И тогда прекрасный образ Падме разбивался вдребезги, и кто-то уродливый и страшный проглядывал сквозь юные черты, кривляясь, скаля зубы, высунув язык и вращая безумными, одержимыми глазами, словно желая напугать зеркало, словно ожидая, что по гладкой поверхности побегут черные трещины от ужаса и омерзения.
Странно было даже предположить, что скалящееся у зеркала сумасшедшее дикое существо и есть та самая трепещущая от страха нежная беззащитная красавица, так слезно вымаливающая у Троих поддержки и милости, готовая кинуться к ногам Императора.

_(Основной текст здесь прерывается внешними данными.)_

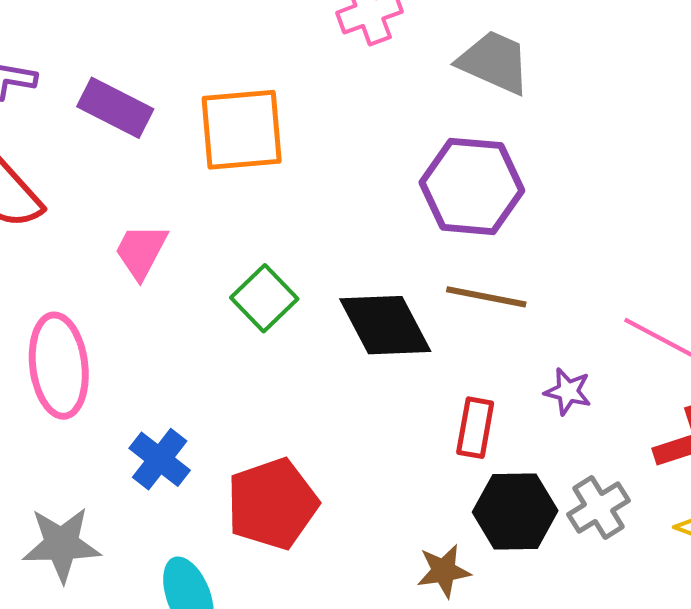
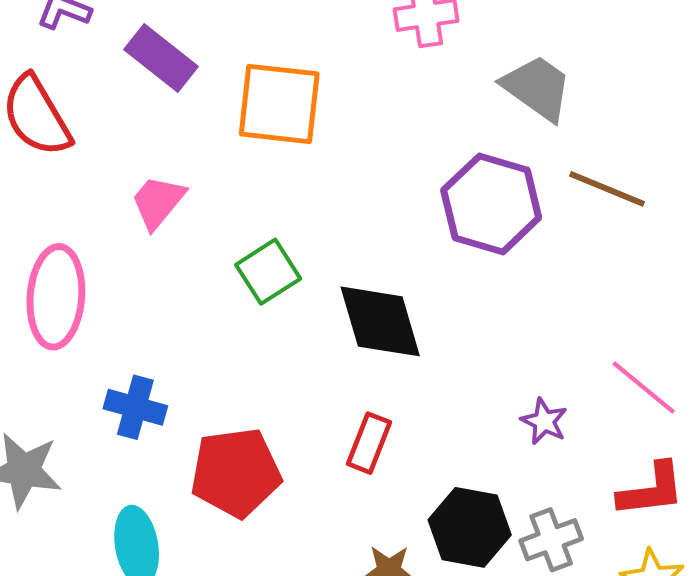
brown line: (486, 297) -> (607, 189), moved
red rectangle: (475, 428) -> (369, 443), moved
blue cross: (160, 459) -> (135, 407), turned -34

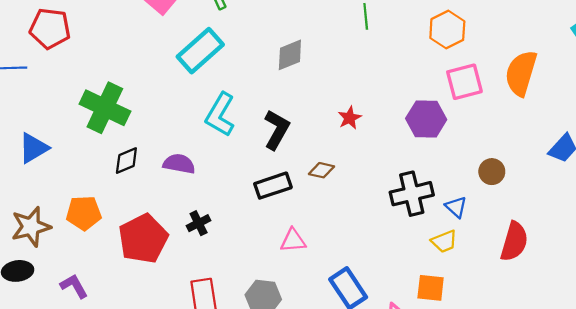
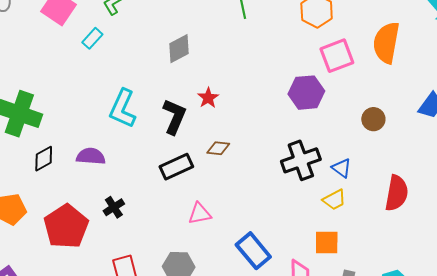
cyan rectangle: (200, 51) -> (92, 38), moved, size x0.5
red star: (350, 118) -> (208, 98), moved
brown circle: (492, 172) -> (373, 119), moved

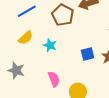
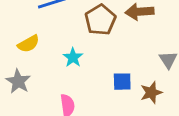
yellow semicircle: (26, 38) -> (28, 44), moved

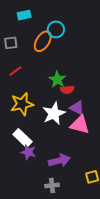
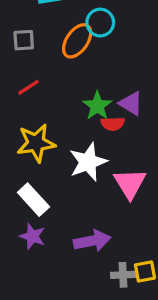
purple triangle: (77, 108) -> (131, 103), moved
pink triangle: (80, 125) -> (130, 183), turned 40
purple star: (28, 152) -> (32, 236), moved
gray cross: (52, 185) -> (123, 275), moved

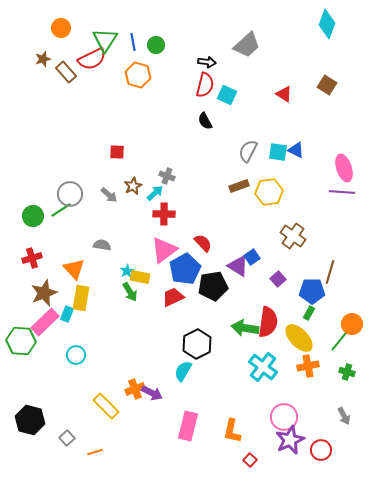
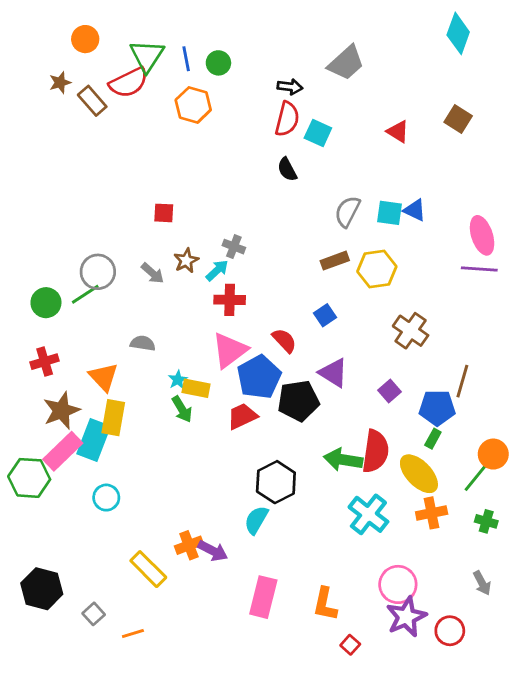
blue square: (252, 257) -> (325, 315), moved
cyan rectangle: (67, 314) -> (94, 440), size x1.8

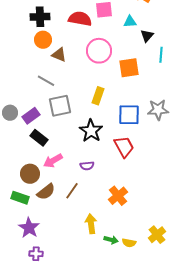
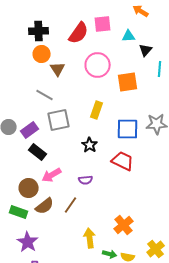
red semicircle: (80, 19) -> (79, 33), turned 115
brown triangle: (59, 55) -> (58, 69), turned 35
black star: (91, 131) -> (90, 145), size x0.7
red trapezoid: (124, 147) -> (123, 161), turned -35
orange cross: (118, 196) -> (124, 225), moved

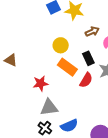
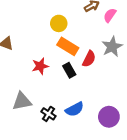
black rectangle: (88, 58) -> (69, 70), moved
gray triangle: (49, 107) -> (22, 101), moved

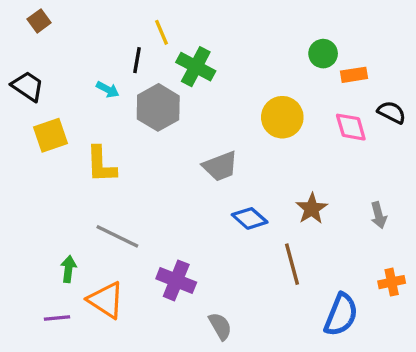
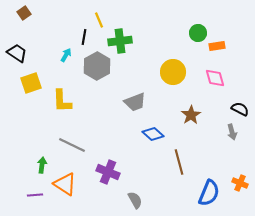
green cross: (196, 67) -> (120, 41), turned -35
cyan arrow: (108, 89) -> (66, 55), turned -88
black semicircle: (392, 112) -> (240, 109), moved
brown star: (312, 209) -> (191, 115), moved
orange cross: (392, 282) -> (240, 183), moved, turned 35

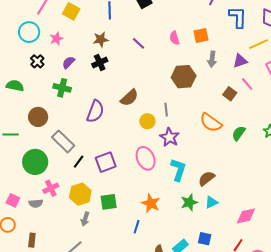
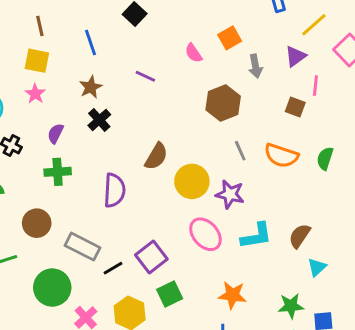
pink star: (56, 39) -> (35, 94), moved
pink line: (247, 84) -> (315, 86), turned 64
gray line: (166, 110) -> (240, 151), moved
yellow circle: (147, 121) -> (192, 181), size x1.5
black line: (79, 162) -> (113, 268), turned 40
cyan L-shape: (178, 170) -> (256, 236), turned 80
green square: (109, 202) -> (170, 294), moved
green star: (189, 202) -> (291, 306), moved, turned 30

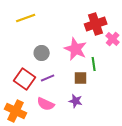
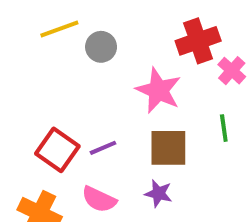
gray circle: (42, 53) -> (101, 47), moved
green line: (94, 64) -> (224, 128), moved
brown square: (81, 78) -> (168, 148), size x1.5

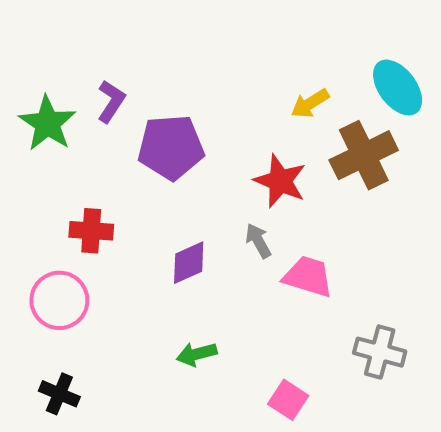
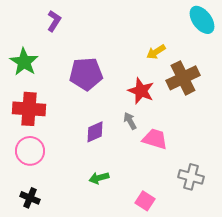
cyan ellipse: (398, 88) -> (202, 20), moved
purple L-shape: (111, 101) -> (54, 21), moved
red cross: (91, 231) -> (29, 109), moved, size x1.5

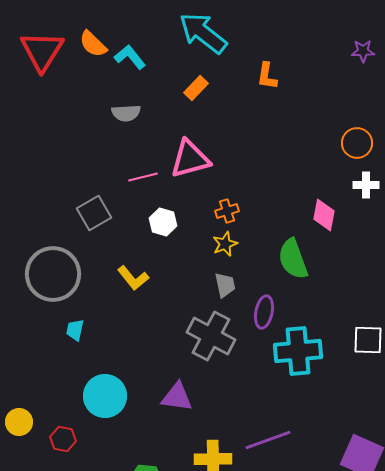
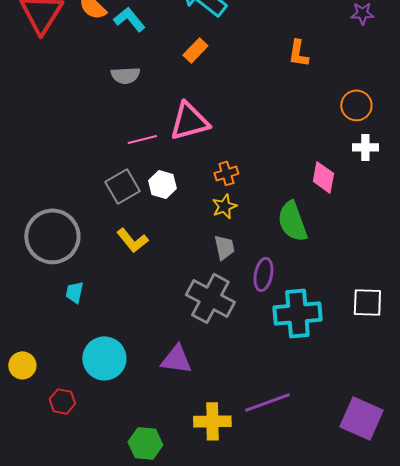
orange L-shape: (267, 76) -> (298, 53), moved
gray square: (94, 213) -> (122, 186), moved
yellow circle: (19, 422) -> (22, 365), moved

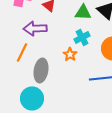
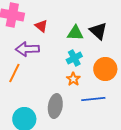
orange star: (70, 54) -> (73, 79), moved
gray ellipse: (41, 70) -> (55, 106), moved

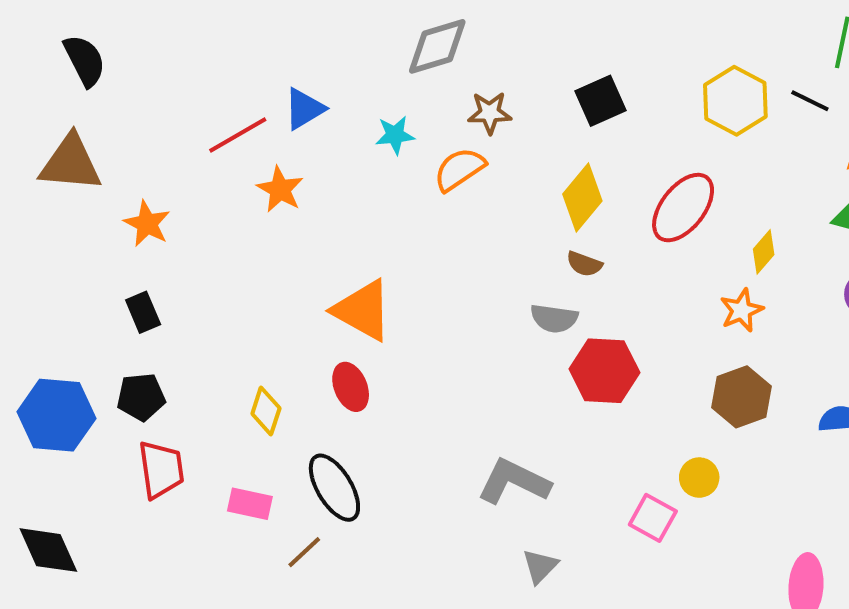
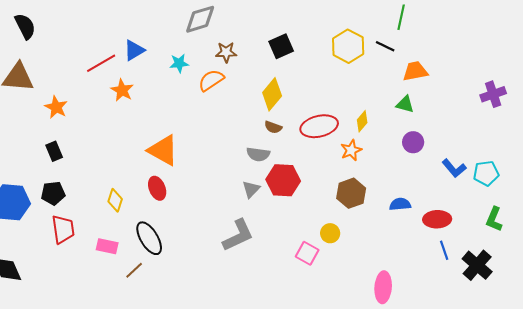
red ellipse: (683, 208) -> (319, 126), moved, turned 39
gray L-shape: (514, 482) -> (238, 235), turned 129
gray triangle: (540, 566) -> (251, 189), moved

Та самая, которая так наивно и трогательно умоляющим взором, полным слез, пыталась разжалобить, растопить ледяное сердце Инквизитора, и та самая, которая что-то жалко лепетала Леди Софии, увлекаемая в темные глубины дворца, словно покорная невинная жертва, в мрачные подземелья, где томятся мученики.
Казалось, эта игра доставляет чудовищу, притаившемуся в прекрасном теле Падмэ, ни с чем не сравнимое удовольствие, и оно, насмотревшись на изуродованное страшными полубезумными гримасами лицо, начинало тихо и очень страшно хохотать, представляя себе то неудержимое влечение, которое Дарт Вейдер испытывает к этой наполненной злом оболочке, напоминающей ему его покойную жену.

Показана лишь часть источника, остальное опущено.